THE INPUT START

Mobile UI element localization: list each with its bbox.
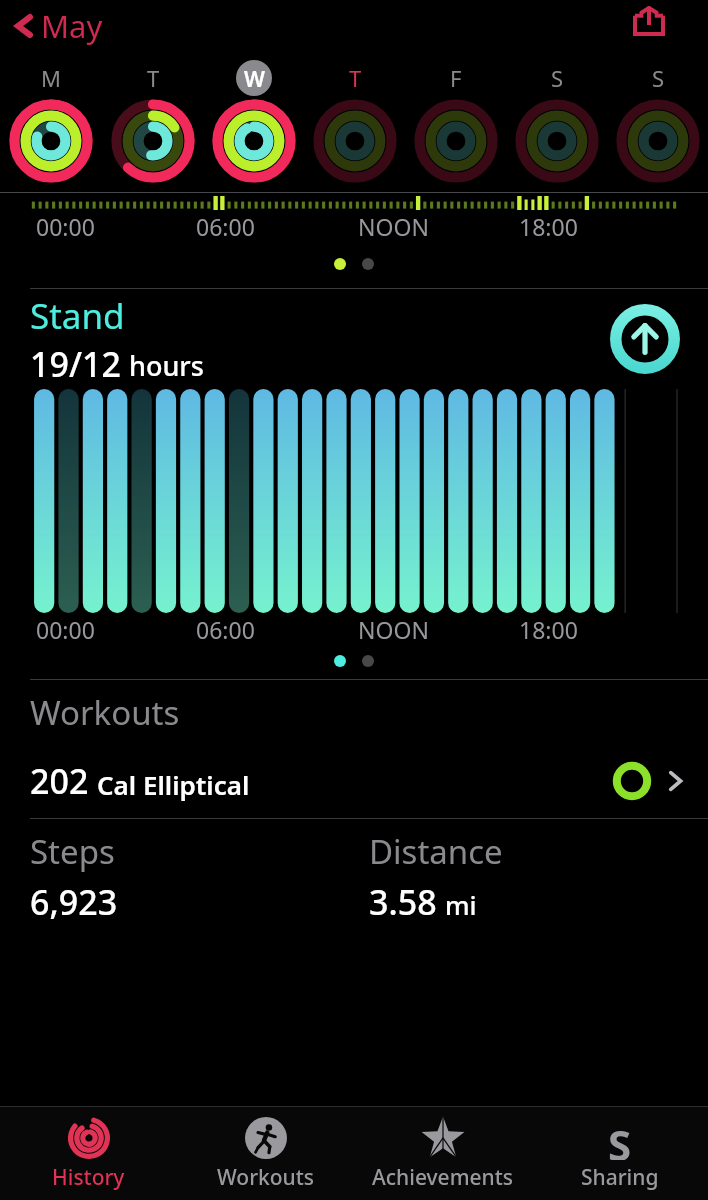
button[interactable]: May bbox=[0, 1, 115, 51]
staticText: NOON bbox=[358, 614, 429, 645]
staticText: 202 bbox=[30, 758, 89, 804]
button[interactable]: M bbox=[0, 52, 102, 192]
staticText: 06:00 bbox=[196, 211, 255, 242]
button[interactable]: S bbox=[607, 52, 708, 192]
staticText: M bbox=[41, 63, 61, 93]
staticText: W bbox=[244, 63, 265, 93]
staticText: 6,923 bbox=[30, 879, 118, 925]
staticText: F bbox=[450, 63, 462, 93]
staticText: Stand bbox=[30, 292, 125, 340]
button[interactable]: Share bbox=[620, 0, 678, 52]
button[interactable]: T bbox=[304, 52, 405, 192]
staticText: May bbox=[41, 5, 103, 47]
button[interactable]: 202 bbox=[0, 744, 708, 818]
staticText: Sharing bbox=[581, 1163, 659, 1192]
staticText: Distance bbox=[369, 829, 503, 874]
button[interactable]: Achievements bbox=[354, 1107, 531, 1200]
button[interactable]: Stand goal reached bbox=[608, 302, 682, 376]
staticText: 19/12 bbox=[30, 341, 121, 387]
staticText: 18:00 bbox=[519, 211, 578, 242]
staticText: 3.58 bbox=[369, 879, 437, 925]
staticText: 00:00 bbox=[36, 614, 95, 645]
staticText: NOON bbox=[358, 211, 429, 242]
staticText: S bbox=[551, 63, 564, 93]
staticText: S bbox=[608, 1116, 632, 1160]
staticText: Cal Elliptical bbox=[97, 767, 250, 802]
button[interactable]: W bbox=[203, 52, 304, 192]
staticText: hours bbox=[129, 347, 204, 384]
button[interactable]: History bbox=[0, 1107, 177, 1200]
staticText: Achievements bbox=[372, 1163, 514, 1192]
button[interactable]: T bbox=[102, 52, 203, 192]
staticText: 06:00 bbox=[196, 614, 255, 645]
button[interactable]: F bbox=[405, 52, 506, 192]
staticText: Workouts bbox=[217, 1163, 315, 1192]
staticText: History bbox=[52, 1163, 125, 1192]
staticText: 18:00 bbox=[519, 614, 578, 645]
button[interactable]: Workouts bbox=[177, 1107, 354, 1200]
button[interactable]: S bbox=[531, 1107, 708, 1200]
button[interactable]: S bbox=[506, 52, 607, 192]
staticText: 00:00 bbox=[36, 211, 95, 242]
staticText: mi bbox=[445, 887, 477, 922]
staticText: Steps bbox=[30, 829, 115, 874]
staticText: T bbox=[349, 63, 362, 93]
staticText: S bbox=[652, 63, 665, 93]
staticText: Workouts bbox=[30, 690, 180, 735]
staticText: T bbox=[147, 63, 160, 93]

THE INPUT END

WHAT TO WORK ON
Your answer should consist of all lines above that include the string "History".

RESPONSE BELOW
button[interactable]: History bbox=[0, 1107, 177, 1200]
staticText: History bbox=[52, 1163, 125, 1192]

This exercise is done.